An asteroid survey reveals an alien spaceship, seemingly damaged in a war when humanity was still in its infancy. Its discovery could tip the precarious political balance, unleashing a nuclear war that humanity won’t survive. The race is on to reach Saturn’s moon Methone, make contact, and secure a technological advantage for their country.
If this sounds familiar from novels like Clarke’s 2010, it’s because it’s a classic golden age Cold War-inflected ‘Big Dumb Object’ story, even though it was written in 2017. Johnson’s NASA background is clear in his enthusiasm for science, the engineering details of space travel, and the general aura of technocratic right-stuff positivity. What’s unfortunately less evident is nuanced politics, character development, and worldbuilding. This is a well-paced action-oriented quest plot - we go to A, uncover exposition, then to B for more exposition, and so on. But the linear narrative lacks meaningful conflict or arc, instead relying on the situation back on Earth for its tension.
It’s not a bad book, it’s just that there is plenty of modern SF that delivers the engineering and the sense of wonder, without neglecting the literary. Too much of the book is taken up with lectures that have little relevance to the plot, or unnecessary explanations of technologies which are part of the modern vernacular.
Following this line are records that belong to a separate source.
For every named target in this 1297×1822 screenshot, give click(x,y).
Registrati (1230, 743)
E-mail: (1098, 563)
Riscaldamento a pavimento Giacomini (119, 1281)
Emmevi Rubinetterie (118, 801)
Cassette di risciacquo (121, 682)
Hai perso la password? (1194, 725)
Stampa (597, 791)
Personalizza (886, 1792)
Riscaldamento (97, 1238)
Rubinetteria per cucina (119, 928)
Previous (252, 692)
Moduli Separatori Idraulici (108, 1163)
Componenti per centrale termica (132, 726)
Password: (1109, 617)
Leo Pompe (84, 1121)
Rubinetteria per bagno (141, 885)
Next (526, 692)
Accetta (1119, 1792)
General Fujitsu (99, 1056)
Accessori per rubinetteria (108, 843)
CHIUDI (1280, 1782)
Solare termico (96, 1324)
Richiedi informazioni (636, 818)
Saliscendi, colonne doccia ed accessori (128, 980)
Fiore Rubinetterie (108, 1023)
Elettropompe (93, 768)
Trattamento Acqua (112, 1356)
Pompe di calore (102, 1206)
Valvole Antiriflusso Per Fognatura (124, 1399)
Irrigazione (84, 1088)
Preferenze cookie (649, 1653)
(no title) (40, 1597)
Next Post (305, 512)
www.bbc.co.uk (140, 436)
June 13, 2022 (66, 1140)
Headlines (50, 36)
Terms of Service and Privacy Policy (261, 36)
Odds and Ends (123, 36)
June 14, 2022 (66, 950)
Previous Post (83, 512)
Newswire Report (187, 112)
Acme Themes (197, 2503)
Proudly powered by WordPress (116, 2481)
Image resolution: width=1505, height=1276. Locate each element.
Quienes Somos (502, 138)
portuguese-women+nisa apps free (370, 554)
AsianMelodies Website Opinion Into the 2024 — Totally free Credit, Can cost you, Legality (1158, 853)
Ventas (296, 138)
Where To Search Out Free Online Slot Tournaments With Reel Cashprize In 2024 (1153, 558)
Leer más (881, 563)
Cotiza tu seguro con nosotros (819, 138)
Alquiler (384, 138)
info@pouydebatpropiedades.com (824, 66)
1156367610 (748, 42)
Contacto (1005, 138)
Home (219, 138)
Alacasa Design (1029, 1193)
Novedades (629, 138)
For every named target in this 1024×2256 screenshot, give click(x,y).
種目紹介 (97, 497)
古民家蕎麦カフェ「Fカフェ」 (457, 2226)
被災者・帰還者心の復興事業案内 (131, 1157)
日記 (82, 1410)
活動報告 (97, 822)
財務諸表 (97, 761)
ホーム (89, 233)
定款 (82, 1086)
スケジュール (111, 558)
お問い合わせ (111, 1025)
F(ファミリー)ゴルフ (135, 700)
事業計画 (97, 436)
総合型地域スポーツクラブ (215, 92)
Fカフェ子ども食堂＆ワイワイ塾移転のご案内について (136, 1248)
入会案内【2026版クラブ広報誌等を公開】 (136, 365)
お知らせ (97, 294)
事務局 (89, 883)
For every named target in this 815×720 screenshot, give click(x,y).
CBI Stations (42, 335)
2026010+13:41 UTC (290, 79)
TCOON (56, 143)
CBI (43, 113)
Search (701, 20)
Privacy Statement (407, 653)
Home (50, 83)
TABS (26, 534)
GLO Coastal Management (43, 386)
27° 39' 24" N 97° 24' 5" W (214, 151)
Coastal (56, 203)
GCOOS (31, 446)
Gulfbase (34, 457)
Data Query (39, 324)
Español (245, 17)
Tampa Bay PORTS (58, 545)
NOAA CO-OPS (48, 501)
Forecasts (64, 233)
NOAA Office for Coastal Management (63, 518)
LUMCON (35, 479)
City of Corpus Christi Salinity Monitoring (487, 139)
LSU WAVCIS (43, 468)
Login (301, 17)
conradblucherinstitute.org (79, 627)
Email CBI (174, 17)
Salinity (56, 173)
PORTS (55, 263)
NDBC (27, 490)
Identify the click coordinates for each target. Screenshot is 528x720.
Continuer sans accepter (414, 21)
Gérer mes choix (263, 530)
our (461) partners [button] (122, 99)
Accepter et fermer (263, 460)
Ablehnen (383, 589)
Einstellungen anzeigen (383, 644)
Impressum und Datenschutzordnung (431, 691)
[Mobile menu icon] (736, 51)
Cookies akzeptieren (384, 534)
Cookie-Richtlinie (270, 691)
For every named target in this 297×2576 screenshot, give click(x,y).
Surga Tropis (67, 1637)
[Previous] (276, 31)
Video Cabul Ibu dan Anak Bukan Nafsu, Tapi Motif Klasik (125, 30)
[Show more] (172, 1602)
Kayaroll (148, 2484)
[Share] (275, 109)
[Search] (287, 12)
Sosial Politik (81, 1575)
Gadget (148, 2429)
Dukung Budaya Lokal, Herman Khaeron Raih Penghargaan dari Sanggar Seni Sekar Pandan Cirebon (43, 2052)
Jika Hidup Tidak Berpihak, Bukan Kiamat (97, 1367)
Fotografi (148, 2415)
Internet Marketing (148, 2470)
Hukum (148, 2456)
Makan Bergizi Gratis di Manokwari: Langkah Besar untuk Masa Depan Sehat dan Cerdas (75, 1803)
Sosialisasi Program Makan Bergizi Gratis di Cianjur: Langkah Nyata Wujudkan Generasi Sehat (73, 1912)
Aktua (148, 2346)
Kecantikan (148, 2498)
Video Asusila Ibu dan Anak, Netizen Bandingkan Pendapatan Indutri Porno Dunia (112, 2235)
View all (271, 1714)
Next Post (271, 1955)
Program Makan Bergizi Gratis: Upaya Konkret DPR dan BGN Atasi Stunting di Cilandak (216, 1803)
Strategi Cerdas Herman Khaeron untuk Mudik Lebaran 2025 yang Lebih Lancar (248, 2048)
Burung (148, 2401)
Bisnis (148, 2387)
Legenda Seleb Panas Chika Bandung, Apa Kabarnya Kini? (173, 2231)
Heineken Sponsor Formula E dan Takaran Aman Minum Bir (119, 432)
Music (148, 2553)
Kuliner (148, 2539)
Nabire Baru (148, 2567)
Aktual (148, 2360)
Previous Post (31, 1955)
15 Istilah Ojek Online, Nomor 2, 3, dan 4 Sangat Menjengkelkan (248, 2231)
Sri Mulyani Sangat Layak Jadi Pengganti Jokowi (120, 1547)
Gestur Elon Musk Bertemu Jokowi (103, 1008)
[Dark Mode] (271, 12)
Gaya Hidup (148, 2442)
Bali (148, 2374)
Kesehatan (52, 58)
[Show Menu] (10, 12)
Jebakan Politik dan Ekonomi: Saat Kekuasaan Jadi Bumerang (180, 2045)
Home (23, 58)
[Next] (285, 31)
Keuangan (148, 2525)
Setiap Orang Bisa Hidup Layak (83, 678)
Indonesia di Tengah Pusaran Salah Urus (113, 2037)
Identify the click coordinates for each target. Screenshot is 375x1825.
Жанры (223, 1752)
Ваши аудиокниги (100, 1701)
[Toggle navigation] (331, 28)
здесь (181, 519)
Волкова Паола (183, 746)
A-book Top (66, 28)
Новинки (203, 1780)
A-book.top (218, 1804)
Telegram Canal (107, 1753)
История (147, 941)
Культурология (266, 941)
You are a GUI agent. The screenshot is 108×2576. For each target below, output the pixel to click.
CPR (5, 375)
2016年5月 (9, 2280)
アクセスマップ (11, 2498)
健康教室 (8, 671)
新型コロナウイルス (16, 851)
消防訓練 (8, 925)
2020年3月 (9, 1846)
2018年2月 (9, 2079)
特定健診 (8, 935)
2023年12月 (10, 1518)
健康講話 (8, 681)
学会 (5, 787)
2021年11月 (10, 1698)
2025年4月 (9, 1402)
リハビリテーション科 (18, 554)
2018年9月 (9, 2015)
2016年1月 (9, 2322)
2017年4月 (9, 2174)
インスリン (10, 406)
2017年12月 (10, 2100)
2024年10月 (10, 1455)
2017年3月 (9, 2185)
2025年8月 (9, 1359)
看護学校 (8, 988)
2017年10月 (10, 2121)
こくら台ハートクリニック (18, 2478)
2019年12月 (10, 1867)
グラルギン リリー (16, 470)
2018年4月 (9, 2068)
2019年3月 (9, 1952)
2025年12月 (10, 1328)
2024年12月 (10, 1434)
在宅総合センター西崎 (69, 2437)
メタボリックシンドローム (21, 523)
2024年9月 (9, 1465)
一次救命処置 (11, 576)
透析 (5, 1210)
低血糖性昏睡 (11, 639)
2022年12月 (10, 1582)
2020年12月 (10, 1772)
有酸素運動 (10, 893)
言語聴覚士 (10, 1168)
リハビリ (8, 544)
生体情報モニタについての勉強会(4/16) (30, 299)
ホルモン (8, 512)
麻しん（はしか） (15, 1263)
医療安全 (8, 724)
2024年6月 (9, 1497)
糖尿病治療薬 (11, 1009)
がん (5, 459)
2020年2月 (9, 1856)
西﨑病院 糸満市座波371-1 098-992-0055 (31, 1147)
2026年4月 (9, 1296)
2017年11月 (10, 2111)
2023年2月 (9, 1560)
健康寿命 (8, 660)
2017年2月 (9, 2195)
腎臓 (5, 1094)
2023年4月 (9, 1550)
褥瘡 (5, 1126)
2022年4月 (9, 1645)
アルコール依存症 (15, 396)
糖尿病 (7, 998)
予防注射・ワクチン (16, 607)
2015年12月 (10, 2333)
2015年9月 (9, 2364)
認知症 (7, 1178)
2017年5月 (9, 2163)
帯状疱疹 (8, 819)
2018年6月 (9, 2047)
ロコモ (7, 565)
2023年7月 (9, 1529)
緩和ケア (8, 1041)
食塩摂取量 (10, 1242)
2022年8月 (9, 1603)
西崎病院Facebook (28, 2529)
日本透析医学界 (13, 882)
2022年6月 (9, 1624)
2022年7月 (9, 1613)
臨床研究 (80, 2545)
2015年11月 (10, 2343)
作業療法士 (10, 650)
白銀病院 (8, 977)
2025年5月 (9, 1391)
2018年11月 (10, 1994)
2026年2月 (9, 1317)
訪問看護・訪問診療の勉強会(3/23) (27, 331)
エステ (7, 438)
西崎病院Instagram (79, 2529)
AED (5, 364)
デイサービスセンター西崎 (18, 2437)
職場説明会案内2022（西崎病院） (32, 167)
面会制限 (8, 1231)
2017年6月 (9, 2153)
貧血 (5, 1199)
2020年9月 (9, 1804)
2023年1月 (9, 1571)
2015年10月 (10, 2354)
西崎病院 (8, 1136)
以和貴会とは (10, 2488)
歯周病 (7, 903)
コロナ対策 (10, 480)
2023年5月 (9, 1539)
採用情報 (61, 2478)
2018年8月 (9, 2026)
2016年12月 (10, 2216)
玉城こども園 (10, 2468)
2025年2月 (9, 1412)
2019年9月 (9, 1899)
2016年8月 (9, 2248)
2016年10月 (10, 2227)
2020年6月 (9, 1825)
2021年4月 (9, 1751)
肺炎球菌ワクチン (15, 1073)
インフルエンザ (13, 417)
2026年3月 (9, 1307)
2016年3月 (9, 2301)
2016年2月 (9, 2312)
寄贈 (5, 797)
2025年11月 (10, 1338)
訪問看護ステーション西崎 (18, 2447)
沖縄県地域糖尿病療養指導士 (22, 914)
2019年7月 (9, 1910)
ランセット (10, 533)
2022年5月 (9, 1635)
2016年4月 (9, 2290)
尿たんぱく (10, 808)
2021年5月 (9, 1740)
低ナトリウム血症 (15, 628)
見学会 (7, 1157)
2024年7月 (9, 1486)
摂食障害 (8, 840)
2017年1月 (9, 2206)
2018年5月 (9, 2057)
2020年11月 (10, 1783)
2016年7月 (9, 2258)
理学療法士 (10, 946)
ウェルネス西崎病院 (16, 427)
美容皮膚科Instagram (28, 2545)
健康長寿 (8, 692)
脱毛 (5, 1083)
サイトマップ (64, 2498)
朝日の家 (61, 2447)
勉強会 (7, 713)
This isn’t worldbuilding, it’s irrelevant textbook detail that bloats an already overlong book. If this were written in the golden age, it would have likely been well regarded, but in 2017 it doesn’t add anything new.
Mission to Methone has the science, wonder, and pace, but neglects prose, plot complexity, character development, and the romantic subplot (such as it was – the last page is cringeworthy). If it had nailed one or two more of these, I’d be happy, but as a derivative big dumb object/first contact novel, it doesn’t do enough – the genre has moved beyond these technocratic roots. Instead, if you want that golden age fix, I’d recommend a reread of the classics like Eon, Orbitsville, Rama, 2001, and so many more.